Ela queria ser escritora, mas encontrou outra maneira de contar histórias. Há mais de 20 anos que esta artista nascida no cantão do Ticino (sul da Suíça) embeleza as paredes de São Francisco, São Paulo, Bombaim, Nova York... e Le Locle, uma comuna situada no cantão de Neuchâtel. Com uma mensagem para um mundo melhor.

“Vamos dar um passeio?” Toda sorridente e nem mesmo ofegante por descer os três lances de escadas de seu edifício vitoriano, a artista tem algo para me mostrar.
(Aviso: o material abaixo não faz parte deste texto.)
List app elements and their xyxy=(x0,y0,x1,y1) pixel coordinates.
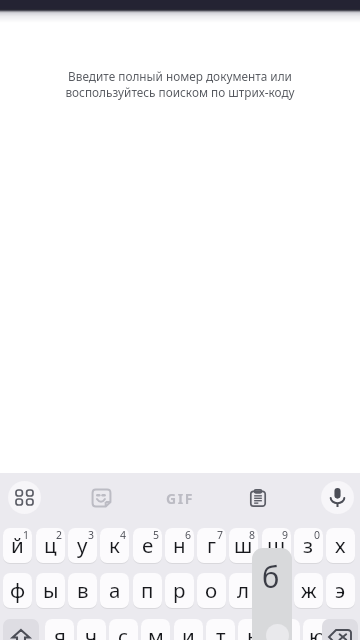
staticText: д xyxy=(270,576,283,604)
staticText: у xyxy=(77,531,88,559)
button[interactable]: б xyxy=(271,619,300,640)
staticText: ш xyxy=(234,531,253,559)
staticText: б xyxy=(279,622,292,640)
staticText: э xyxy=(335,576,346,604)
button[interactable]: й xyxy=(3,528,32,563)
staticText: ч xyxy=(85,622,98,640)
staticText: 0 xyxy=(314,528,321,542)
staticText: п xyxy=(141,576,154,604)
button[interactable]: у xyxy=(68,528,97,563)
staticText: г xyxy=(207,531,216,559)
staticText: ь xyxy=(247,622,259,640)
button[interactable]: а xyxy=(100,573,129,608)
button[interactable]: м xyxy=(141,619,170,640)
button[interactable]: Backspace xyxy=(322,619,358,640)
button[interactable]: ю xyxy=(303,619,332,640)
staticText: е xyxy=(142,531,154,559)
button[interactable]: р xyxy=(165,573,194,608)
staticText: х xyxy=(335,531,346,559)
staticText: 2 xyxy=(56,528,63,542)
staticText: б xyxy=(262,557,280,596)
button[interactable]: Voice input xyxy=(321,481,354,514)
button[interactable]: ж xyxy=(294,573,323,608)
button[interactable]: х xyxy=(326,528,355,563)
button[interactable]: Keyboard apps xyxy=(8,481,41,514)
staticText: з xyxy=(303,531,314,559)
button[interactable]: к xyxy=(100,528,129,563)
button[interactable]: ф xyxy=(3,573,32,608)
staticText: ф xyxy=(10,576,26,604)
button[interactable]: н xyxy=(165,528,194,563)
button[interactable]: ц xyxy=(36,528,65,563)
button[interactable]: ы xyxy=(36,573,65,608)
button[interactable]: ш xyxy=(229,528,258,563)
staticText: 1 xyxy=(23,528,30,542)
button[interactable]: з xyxy=(294,528,323,563)
button[interactable]: е xyxy=(133,528,162,563)
staticText: н xyxy=(173,531,186,559)
staticText: ы xyxy=(43,576,59,604)
staticText: Введите полный номер документа или воспо… xyxy=(65,68,295,101)
button[interactable]: в xyxy=(68,573,97,608)
staticText: 6 xyxy=(185,528,192,542)
staticText: 7 xyxy=(217,528,224,542)
staticText: ц xyxy=(44,531,57,559)
staticText: т xyxy=(216,622,226,640)
button[interactable]: ч xyxy=(77,619,106,640)
staticText: й xyxy=(11,531,24,559)
staticText: 4 xyxy=(120,528,127,542)
staticText: р xyxy=(173,576,186,604)
staticText: и xyxy=(182,622,195,640)
button[interactable]: с xyxy=(109,619,138,640)
button[interactable]: д xyxy=(262,573,291,608)
button[interactable]: Stickers xyxy=(85,481,118,514)
staticText: с xyxy=(118,622,129,640)
staticText: а xyxy=(109,576,121,604)
staticText: в xyxy=(77,576,89,604)
staticText: л xyxy=(237,576,250,604)
button[interactable]: Shift xyxy=(3,619,39,640)
button[interactable]: л xyxy=(229,573,258,608)
staticText: о xyxy=(205,576,218,604)
staticText: м xyxy=(148,622,164,640)
button[interactable]: т xyxy=(206,619,235,640)
staticText: ю xyxy=(309,622,326,640)
button[interactable]: п xyxy=(133,573,162,608)
staticText: щ xyxy=(267,531,286,559)
button[interactable]: э xyxy=(326,573,355,608)
staticText: ж xyxy=(301,576,317,604)
button[interactable]: и xyxy=(174,619,203,640)
staticText: 5 xyxy=(153,528,160,542)
button[interactable]: г xyxy=(197,528,226,563)
button[interactable]: щ xyxy=(262,528,291,563)
staticText: 8 xyxy=(249,528,256,542)
staticText: 3 xyxy=(88,528,95,542)
staticText: 9 xyxy=(282,528,289,542)
button[interactable]: я xyxy=(45,619,74,640)
staticText: GIF xyxy=(166,489,195,508)
button[interactable]: GIF xyxy=(163,481,197,515)
button[interactable]: ь xyxy=(238,619,267,640)
button[interactable]: о xyxy=(197,573,226,608)
staticText: я xyxy=(54,622,66,640)
staticText: к xyxy=(109,531,120,559)
button[interactable]: Clipboard xyxy=(241,481,274,514)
Estamos em San Francisco, a duas ruas da famosa Maison Bleue cantada por Maxime Le Forestier – aquela em que “se vem a pé”, onde “não se bate à porta”, porque “os que lá vivem jogaram fora a chave…” Mas é na direção oposta que ela me leva, com o passo ágil de uma pessoa atlética na casa dos cinquenta anos.
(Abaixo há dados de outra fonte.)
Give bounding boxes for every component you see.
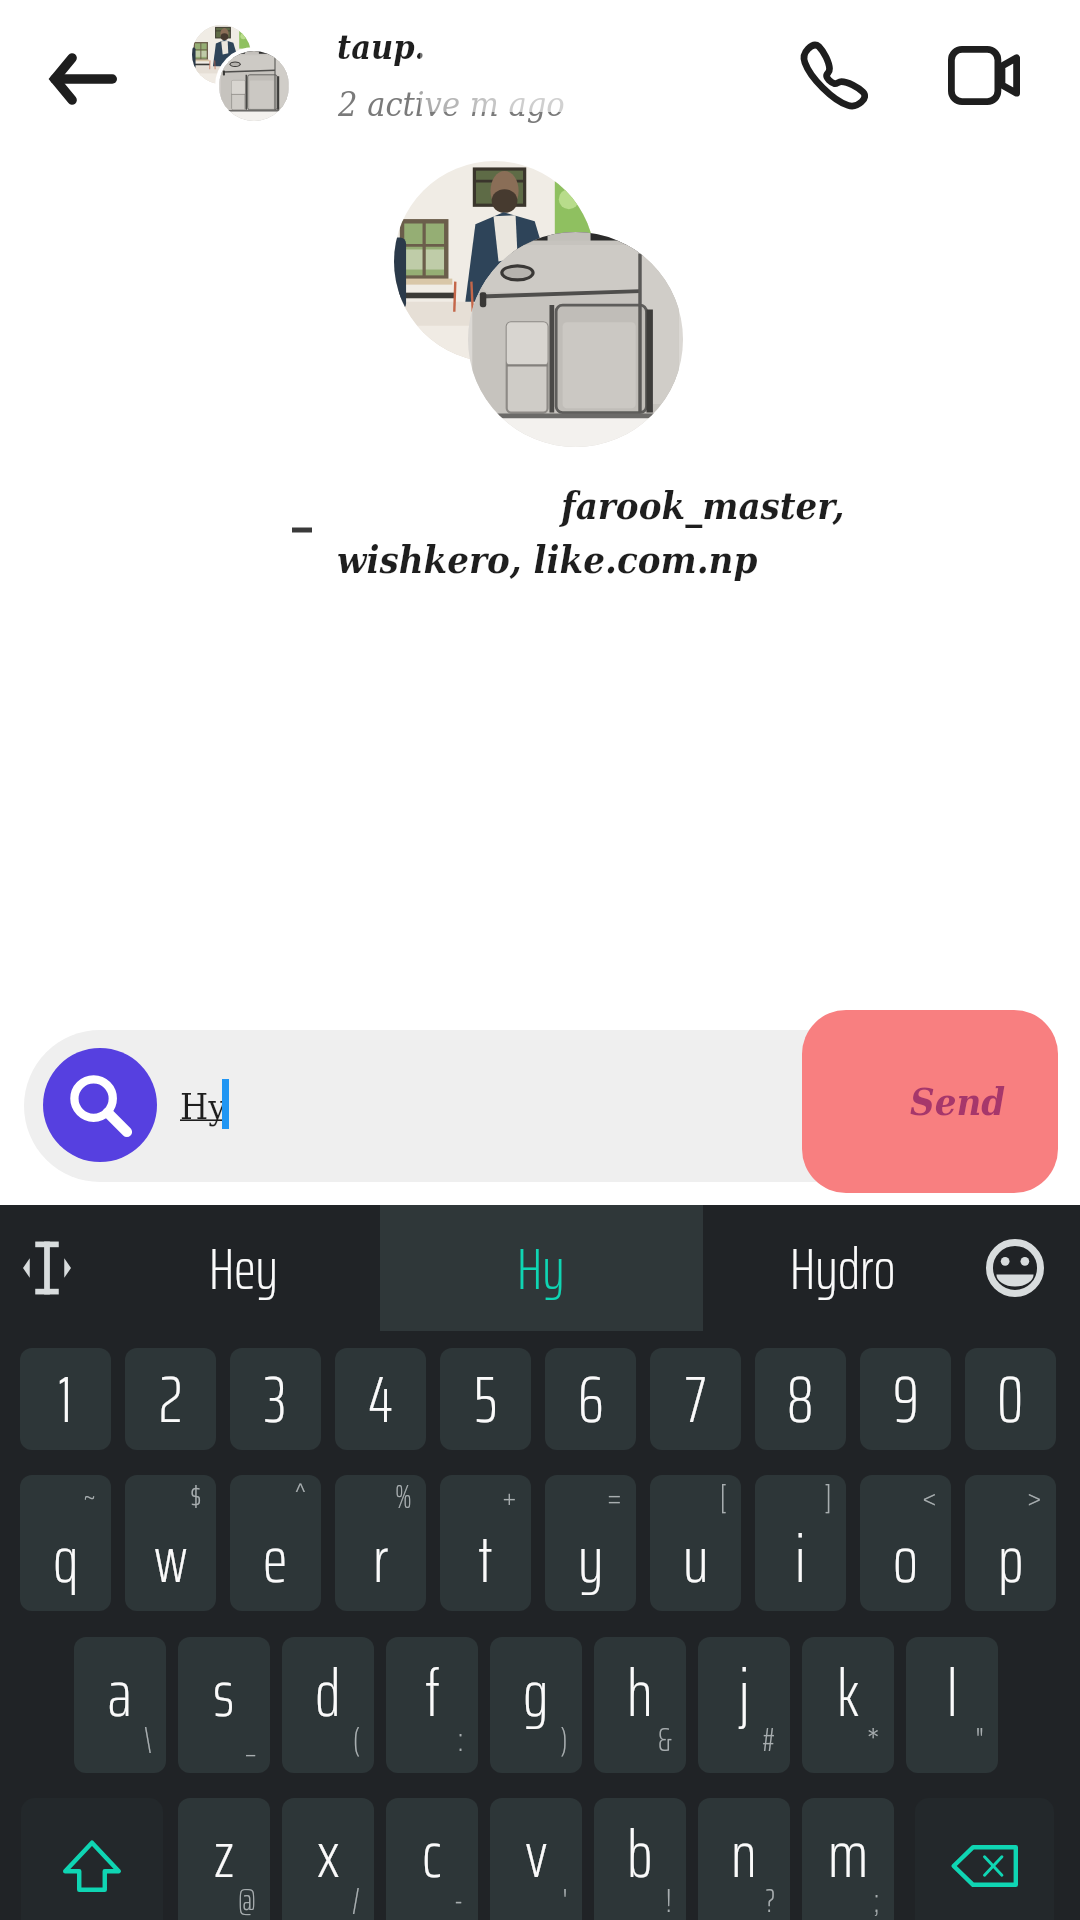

A dois passos de sua casa se espalha um dos primeiros murais que ela pintou em São Francisco, vinte anos atrás. Com cerca de dez metros de comprimento e três de altura, oferece uma vista panorâmica dos três primeiros quarteirões da Market Street, uma das artérias mais animadas da cidade, que se inicia na emblemático terminal de barcas conhecido na cidade pelo nome de “Ferry Building”.

Mona Caron
Mona em frente ao seu mural. Ele fica no cruzamento da Church Street com a 15th Street. swissinfo.ch

O passeio é também uma viagem no tempo. Começa em tons sépia e ganha cor à medida que se avança. Como muitas das primeiras pinturas de Mona Caron, esta representa o passado, o presente e o futuro. E em todas as três épocas, a rua é bastante movimentada. Pessoas caminhando, correndo, passeando, praticando esportes, relaxando nas calçadas, entrando e saindo de lojas, manifestando-se – às vezes acompanhadas pela polícia.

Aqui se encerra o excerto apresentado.